Giovanni Castiglioni with bikes at the factory

It would be an exaggeration to say that Giovanni Castiglioni was born riding a motorbike, but only just. He got his first pushbike at the age of two and his first engine-powered bike when he was four. Now aged just 33, he is the CEO of MV Agusta, a legendary racing marque which he has turned from a moribund relic into a thriving concern. Just 18 months after his family re-took control of the business, sales have increased by 300% and are on an upward trend. Many have tried to revive MV Agusta, and all have failed – including Harley Davidson and Giovanni’s father Claudio. Many thought it was a poisoned chalice. But now it is winning a whole new generation of fans, and when Castiglioni talks about an IPO that would rival Ducati’s, he is taken seriously. How did he do it? And why?

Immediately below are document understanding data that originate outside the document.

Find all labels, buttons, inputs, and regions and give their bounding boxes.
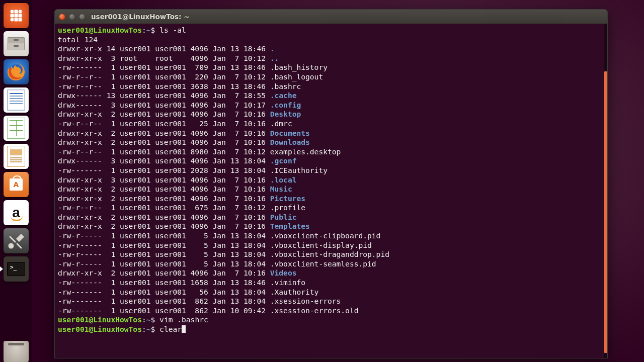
listing-row: drwxr-xr-x 2 user001 user001 4096 Jan 7 …	[58, 110, 601, 119]
listing-row: drwxr-xr-x 3 user001 user001 4096 Jan 7 …	[58, 175, 601, 185]
libreoffice-impress-icon[interactable]	[4, 144, 29, 169]
window-close-button[interactable]	[59, 14, 65, 20]
svg-rect-3	[11, 14, 14, 18]
listing-row: drwx------ 3 user001 user001 4096 Jan 7 …	[58, 101, 601, 110]
trash-icon[interactable]	[4, 341, 29, 362]
listing-row: drwx------ 3 user001 user001 4096 Jan 13…	[58, 156, 601, 166]
listing-row: -rw-r--r-- 1 user001 user001 25 Jan 7 10…	[58, 119, 601, 129]
files-icon[interactable]	[4, 31, 29, 56]
listing-row: -rw-r--r-- 1 user001 user001 220 Jan 7 1…	[58, 72, 601, 82]
svg-rect-6	[15, 10, 18, 14]
listing-row: drwxr-xr-x 2 user001 user001 4096 Jan 7 …	[58, 129, 601, 138]
svg-point-0	[11, 10, 14, 14]
listing-row: drwxr-xr-x 3 root root 4096 Jan 7 10:12 …	[58, 54, 601, 63]
window-title: user001@LinuxHowTos: ~	[91, 13, 189, 21]
listing-row: -rw------- 1 user001 user001 2028 Jan 13…	[58, 166, 601, 175]
window-minimize-button[interactable]	[69, 14, 75, 20]
listing-row: drwxr-xr-x 2 user001 user001 4096 Jan 7 …	[58, 185, 601, 194]
listing-row: -rw-r----- 1 user001 user001 5 Jan 13 18…	[58, 241, 601, 250]
unity-launcher: a >_	[0, 0, 32, 362]
ubuntu-software-icon[interactable]	[4, 172, 29, 197]
listing-row: drwxr-xr-x 2 user001 user001 4096 Jan 7 …	[58, 138, 601, 147]
libreoffice-calc-icon[interactable]	[4, 116, 29, 141]
svg-rect-5	[19, 18, 22, 22]
libreoffice-writer-icon[interactable]	[4, 87, 29, 113]
listing-row: -rw------- 1 user001 user001 709 Jan 13 …	[58, 63, 601, 72]
amazon-glyph: a	[12, 206, 20, 220]
listing-row: -rw-r--r-- 1 user001 user001 3638 Jan 13…	[58, 82, 601, 92]
svg-rect-8	[15, 18, 18, 22]
listing-row: -rw------- 1 user001 user001 1658 Jan 13…	[58, 278, 601, 288]
svg-point-1	[11, 18, 14, 22]
listing-row: drwxr-xr-x 2 user001 user001 4096 Jan 7 …	[58, 222, 601, 231]
svg-rect-7	[15, 14, 18, 18]
svg-rect-4	[19, 14, 22, 18]
listing-row: drwxr-xr-x 2 user001 user001 4096 Jan 7 …	[58, 268, 601, 278]
svg-point-2	[19, 10, 22, 14]
listing-row: -rw-r--r-- 1 user001 user001 8980 Jan 7 …	[58, 147, 601, 157]
terminal-output[interactable]: user001@LinuxHowTos:~$ ls -altotal 124dr…	[55, 24, 604, 358]
listing-row: drwx------ 13 user001 user001 4096 Jan 7…	[58, 91, 601, 101]
listing-row: -rw-r----- 1 user001 user001 5 Jan 13 18…	[58, 250, 601, 259]
listing-row: drwxr-xr-x 14 user001 user001 4096 Jan 1…	[58, 44, 601, 54]
terminal-icon[interactable]: >_	[4, 256, 29, 282]
listing-row: -rw-r----- 1 user001 user001 5 Jan 13 18…	[58, 231, 601, 241]
listing-row: -rw------- 1 user001 user001 862 Jan 13 …	[58, 297, 601, 306]
svg-point-10	[9, 244, 13, 248]
firefox-icon[interactable]	[4, 59, 29, 84]
listing-row: -rw------- 1 user001 user001 56 Jan 13 1…	[58, 288, 601, 297]
system-settings-icon[interactable]	[4, 228, 29, 253]
listing-row: -rw-r--r-- 1 user001 user001 675 Jan 7 1…	[58, 203, 601, 213]
terminal-window: user001@LinuxHowTos: ~ user001@LinuxHowT…	[54, 9, 608, 358]
listing-row: -rw------- 1 user001 user001 862 Jan 10 …	[58, 306, 601, 316]
terminal-scrollbar-thumb[interactable]	[604, 71, 607, 353]
listing-row: drwxr-xr-x 2 user001 user001 4096 Jan 7 …	[58, 213, 601, 222]
listing-row: drwxr-xr-x 2 user001 user001 4096 Jan 7 …	[58, 194, 601, 204]
window-maximize-button[interactable]	[79, 14, 86, 20]
dash-icon[interactable]	[4, 3, 29, 28]
desktop: a >_ user001@LinuxHowTos: ~ user001@Linu…	[0, 0, 644, 362]
listing-row: -rw-r----- 1 user001 user001 5 Jan 13 18…	[58, 259, 601, 269]
amazon-icon[interactable]: a	[4, 200, 29, 225]
window-titlebar[interactable]: user001@LinuxHowTos: ~	[55, 10, 607, 24]
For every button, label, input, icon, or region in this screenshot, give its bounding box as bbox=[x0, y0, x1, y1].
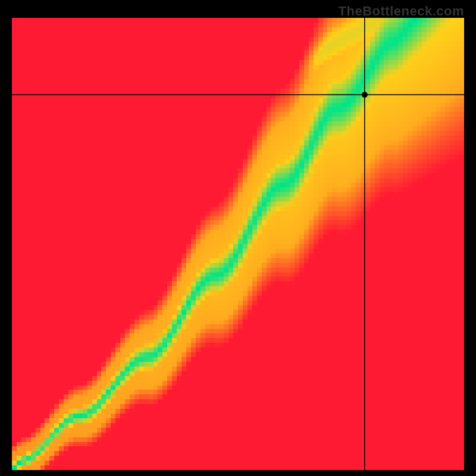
watermark-text: TheBottleneck.com bbox=[339, 4, 464, 19]
crosshair-overlay bbox=[12, 18, 464, 470]
chart-container: TheBottleneck.com bbox=[0, 0, 476, 476]
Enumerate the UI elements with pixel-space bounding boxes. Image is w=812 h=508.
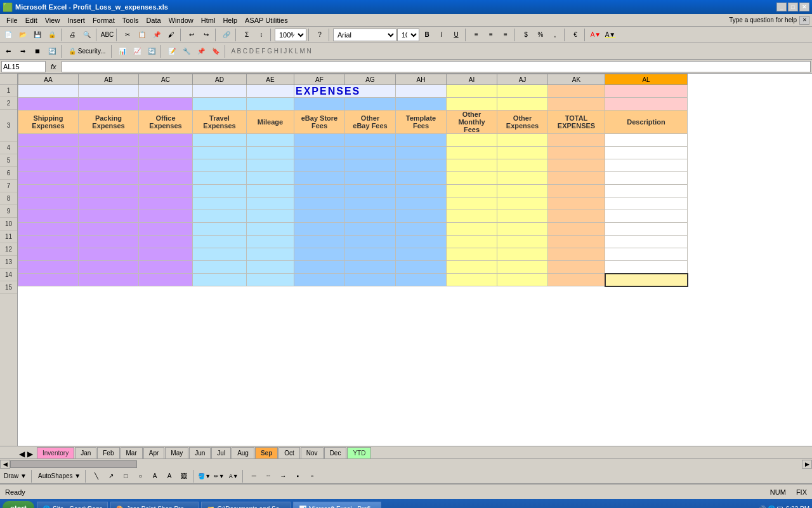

The Castiglioni/MV Agusta love story is a long one (see box) but the latest chapter began in 2010, when Giovanni’s father Claudio bought the brand from Harley Davidson. It was, astonishingly, the third time in 20 years that the family had bought the business. On neither of the previous occasions had they managed to make a success of it. At the time of the latest purchase it was said that Claudio Castiglioni had bought it for €3 – “the price of a latte”, as one motorcycle journalist put it. It was not quite right: the even more astonishing truth is that Harley were so keen to offload the ailing brand that they paid Claudio €26 million to take it off their hands.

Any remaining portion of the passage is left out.